Immediately after the return of members from the holiday recess, Miss Anthony wrote to each of the 112 asking how he would vote if the question came up again. To these letters 52 replies were received, 26 from Republicans, all of whom would vote yes; 26 from Democrats, 10 of whom would vote yes, 10, no; while 6 did not know how they would vote. As these 36 affirmative votes added to the 85 yeas would so nearly have overcome the adverse majority, John D. White, of Kentucky, at the solicitation of Miss Anthony, made another earnest effort in February to secure the desired committee, but the Democrats refused to allow the question to come to a vote. She was greatly disappointed at the failure to get the select committee, but afterwards became of the opinion that it was more advantageous to return to the old plan of working through the judiciary committee.

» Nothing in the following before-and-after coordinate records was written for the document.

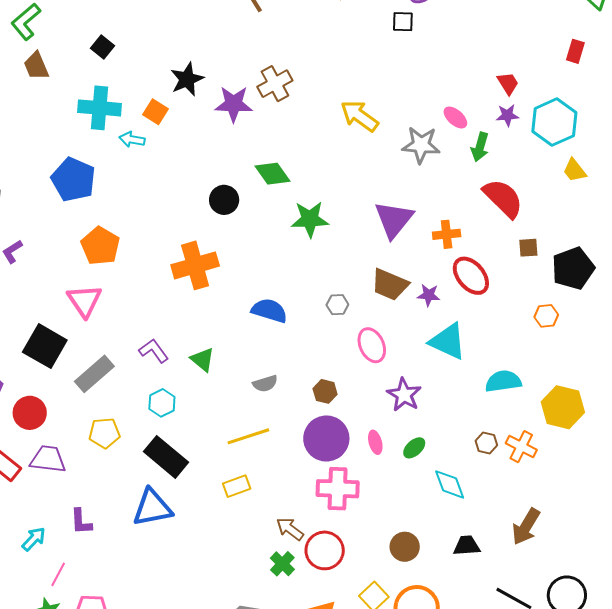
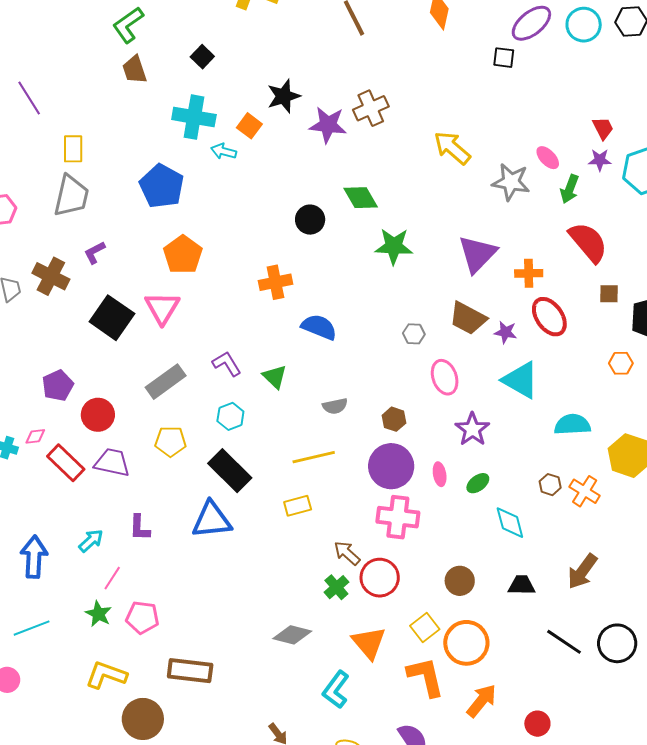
orange cross: (195, 265) -> (275, 282), size x0.7
blue semicircle: (269, 311) -> (319, 327), moved
black square: (45, 346) -> (112, 318), moved

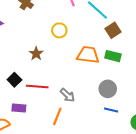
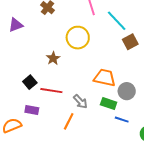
yellow circle: (59, 30) -> (78, 38), size x1.5
orange trapezoid: (88, 55) -> (105, 78), moved
green rectangle: (113, 56) -> (109, 104), moved
gray circle: (108, 89) -> (127, 91), moved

Miss Anthony had to be continually on the alert to head off zealous but injudicious women who were determined to commit the suffrage movement to the various ologies and isms of the day, and especially to personal matters. Even a woman so intellectually great as Mrs. Stanton could not be relied upon always to make her individual opinions subserve what was demanded of her position as president of the National Association. In January Miss Anthony received a document which Mrs. Stanton had prepared as an "open letter," to be signed by both of them officially and given to the press, congratulating Frederick Douglass upon his marriage to a white woman and sympathizing with him because of the adverse criticism it had called out! She especially urged that he be given a prominent place on the program at the approaching convention. Miss Anthony replied at once:

I do hope you won't put your foot into the question of intermarriage of the races. It has no place on our platform, any more than the question of no marriage at all, or of polygamy, and, so far as I can prevent it, shall not be brought there. I beg you therefore not to congratulate him publicly. Were there a proposition to punish the woman and leave the man to go scot free, then we should have a protest to make against the invidious discrimination.

The question of the amalgamation of the different races is a scientific one, affecting women and men alike. I do not propose to have it discussed on our platform. Our intention at this convention is to make every one who hears or reads believe in the grand principle of equality of rights and chances for women, and if they see on our program the name of Douglass every thought will be turned toward the subject of amalgamation and away from that of woman and her disfranchised. Neither you nor I have the right thus to complicate or compromise our question, and if we take the bits in our teeth in one direction we must expect our compeers to do the same in others. You very well know that if you plunge in, as your letter proposes, your endorsement will be charged upon me and the whole association. Do not throw around that marriage the halo of a pure and lofty duty to break down race lines. Your sympathy has run away with your judgment. Lovingly and fearfully yours.

It is hardly necessary to say that the "open letter" was not published.